:: Work instruction ::
Once you find the line containing "Here is an image." in the data below, copy it and each following line exactly, up to and including the line containing "Wrap output in <instances>...</instances>. Find", and nothing else.

:: Supplied data ::
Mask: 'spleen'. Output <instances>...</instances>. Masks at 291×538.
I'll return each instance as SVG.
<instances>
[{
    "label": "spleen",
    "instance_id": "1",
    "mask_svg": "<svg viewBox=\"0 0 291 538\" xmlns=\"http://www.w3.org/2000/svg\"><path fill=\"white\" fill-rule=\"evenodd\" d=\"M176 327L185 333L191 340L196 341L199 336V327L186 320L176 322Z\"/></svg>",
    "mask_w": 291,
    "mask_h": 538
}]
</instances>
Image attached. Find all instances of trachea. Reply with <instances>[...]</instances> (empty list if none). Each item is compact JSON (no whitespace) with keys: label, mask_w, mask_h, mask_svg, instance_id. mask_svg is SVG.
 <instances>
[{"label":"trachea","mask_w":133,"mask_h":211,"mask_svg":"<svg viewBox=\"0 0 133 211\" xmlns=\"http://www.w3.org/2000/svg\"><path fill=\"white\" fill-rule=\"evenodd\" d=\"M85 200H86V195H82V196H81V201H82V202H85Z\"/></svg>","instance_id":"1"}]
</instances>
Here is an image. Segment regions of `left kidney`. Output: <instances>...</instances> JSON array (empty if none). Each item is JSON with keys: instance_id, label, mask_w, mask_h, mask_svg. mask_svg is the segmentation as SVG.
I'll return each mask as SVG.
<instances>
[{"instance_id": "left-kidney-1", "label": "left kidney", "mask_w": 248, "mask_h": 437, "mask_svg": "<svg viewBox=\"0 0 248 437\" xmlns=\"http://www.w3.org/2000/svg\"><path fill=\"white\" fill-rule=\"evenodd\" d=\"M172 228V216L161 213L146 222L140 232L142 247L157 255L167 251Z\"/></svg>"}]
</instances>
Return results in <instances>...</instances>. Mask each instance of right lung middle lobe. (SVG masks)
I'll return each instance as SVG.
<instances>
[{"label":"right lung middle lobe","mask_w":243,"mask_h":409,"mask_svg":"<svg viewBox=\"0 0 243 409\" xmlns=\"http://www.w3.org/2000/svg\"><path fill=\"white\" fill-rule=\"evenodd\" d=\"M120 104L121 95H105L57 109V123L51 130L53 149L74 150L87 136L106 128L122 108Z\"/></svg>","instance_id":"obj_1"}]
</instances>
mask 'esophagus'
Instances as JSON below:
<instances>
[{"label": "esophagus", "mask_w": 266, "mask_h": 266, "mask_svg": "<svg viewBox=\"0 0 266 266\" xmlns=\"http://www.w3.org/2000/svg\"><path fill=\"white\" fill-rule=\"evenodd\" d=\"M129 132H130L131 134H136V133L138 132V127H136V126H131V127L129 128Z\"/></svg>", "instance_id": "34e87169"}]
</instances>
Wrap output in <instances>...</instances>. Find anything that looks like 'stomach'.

--

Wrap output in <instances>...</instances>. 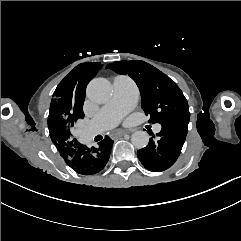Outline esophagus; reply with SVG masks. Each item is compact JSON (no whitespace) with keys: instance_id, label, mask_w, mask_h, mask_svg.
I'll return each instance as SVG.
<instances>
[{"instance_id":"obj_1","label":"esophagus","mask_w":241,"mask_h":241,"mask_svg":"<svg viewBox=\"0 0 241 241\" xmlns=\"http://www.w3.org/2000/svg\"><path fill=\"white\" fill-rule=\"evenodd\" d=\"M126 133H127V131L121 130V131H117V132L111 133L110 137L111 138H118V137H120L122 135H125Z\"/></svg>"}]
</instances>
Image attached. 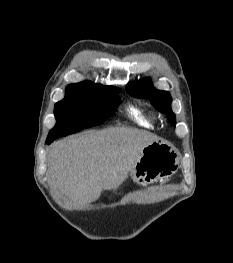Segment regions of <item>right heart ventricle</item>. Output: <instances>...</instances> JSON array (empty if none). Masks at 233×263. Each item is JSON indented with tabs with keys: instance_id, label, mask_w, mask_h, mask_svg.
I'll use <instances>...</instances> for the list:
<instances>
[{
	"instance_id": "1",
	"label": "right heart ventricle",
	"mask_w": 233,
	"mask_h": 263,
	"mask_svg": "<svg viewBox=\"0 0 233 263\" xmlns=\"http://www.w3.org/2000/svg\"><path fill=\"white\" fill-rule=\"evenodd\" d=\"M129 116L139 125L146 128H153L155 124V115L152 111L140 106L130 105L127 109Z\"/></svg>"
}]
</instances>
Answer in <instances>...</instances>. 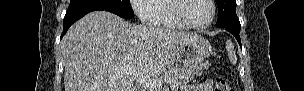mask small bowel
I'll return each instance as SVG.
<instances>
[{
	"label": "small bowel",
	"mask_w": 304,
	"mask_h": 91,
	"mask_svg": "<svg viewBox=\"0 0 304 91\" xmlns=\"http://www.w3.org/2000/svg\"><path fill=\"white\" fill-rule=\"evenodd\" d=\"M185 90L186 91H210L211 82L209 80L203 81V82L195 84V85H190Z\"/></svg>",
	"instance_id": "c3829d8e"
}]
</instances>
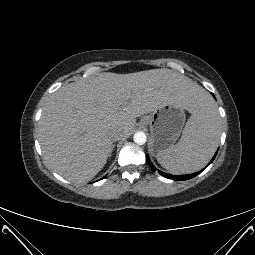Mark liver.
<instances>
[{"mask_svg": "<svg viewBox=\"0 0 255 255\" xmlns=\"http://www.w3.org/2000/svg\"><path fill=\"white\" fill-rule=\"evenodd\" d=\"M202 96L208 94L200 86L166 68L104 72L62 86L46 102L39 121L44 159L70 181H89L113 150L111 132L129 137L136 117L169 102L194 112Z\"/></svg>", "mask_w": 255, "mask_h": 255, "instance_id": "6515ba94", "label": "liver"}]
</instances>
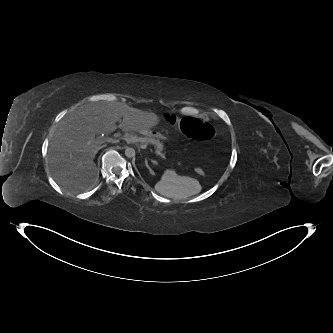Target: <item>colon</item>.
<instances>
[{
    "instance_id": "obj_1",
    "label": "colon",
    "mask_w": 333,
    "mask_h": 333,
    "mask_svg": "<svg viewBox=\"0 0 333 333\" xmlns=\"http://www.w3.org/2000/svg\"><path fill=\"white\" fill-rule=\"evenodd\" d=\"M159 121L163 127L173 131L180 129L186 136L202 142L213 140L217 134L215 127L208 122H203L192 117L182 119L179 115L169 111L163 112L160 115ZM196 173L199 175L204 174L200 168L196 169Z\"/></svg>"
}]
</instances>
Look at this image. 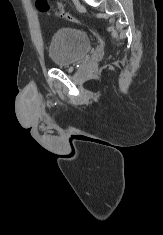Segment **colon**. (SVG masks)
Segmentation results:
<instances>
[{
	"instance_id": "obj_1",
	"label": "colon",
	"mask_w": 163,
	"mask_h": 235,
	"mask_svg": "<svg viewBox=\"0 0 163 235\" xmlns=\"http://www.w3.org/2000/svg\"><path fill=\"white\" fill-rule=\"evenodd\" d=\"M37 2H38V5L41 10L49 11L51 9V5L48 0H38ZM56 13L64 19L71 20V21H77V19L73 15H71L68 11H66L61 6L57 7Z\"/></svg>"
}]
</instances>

:: Solution ::
Here is an image. Segment regions of `left kidney`. Output: <instances>...</instances> JSON array (empty if none). Each item is JSON with keys: instance_id, label, mask_w, mask_h, mask_svg. mask_svg is the segmentation as SVG.
I'll return each mask as SVG.
<instances>
[{"instance_id": "left-kidney-1", "label": "left kidney", "mask_w": 248, "mask_h": 437, "mask_svg": "<svg viewBox=\"0 0 248 437\" xmlns=\"http://www.w3.org/2000/svg\"><path fill=\"white\" fill-rule=\"evenodd\" d=\"M172 228V216L161 213L146 222L140 232L142 247L157 255L167 251Z\"/></svg>"}]
</instances>
Return results in <instances>...</instances>. Mask each instance of right lung middle lobe. (SVG masks)
I'll return each instance as SVG.
<instances>
[{"label":"right lung middle lobe","mask_w":243,"mask_h":409,"mask_svg":"<svg viewBox=\"0 0 243 409\" xmlns=\"http://www.w3.org/2000/svg\"><path fill=\"white\" fill-rule=\"evenodd\" d=\"M120 104L121 95H105L57 109V123L51 130L53 149L74 150L87 136L106 128L122 108Z\"/></svg>","instance_id":"obj_1"}]
</instances>
mask 'esophagus'
Instances as JSON below:
<instances>
[{"label": "esophagus", "mask_w": 266, "mask_h": 266, "mask_svg": "<svg viewBox=\"0 0 266 266\" xmlns=\"http://www.w3.org/2000/svg\"><path fill=\"white\" fill-rule=\"evenodd\" d=\"M129 132H130L131 134H136V133L138 132V127H136V126H131V127L129 128Z\"/></svg>", "instance_id": "34e87169"}]
</instances>
Wrap output in <instances>...</instances>. Find anything that looks like 'stomach'.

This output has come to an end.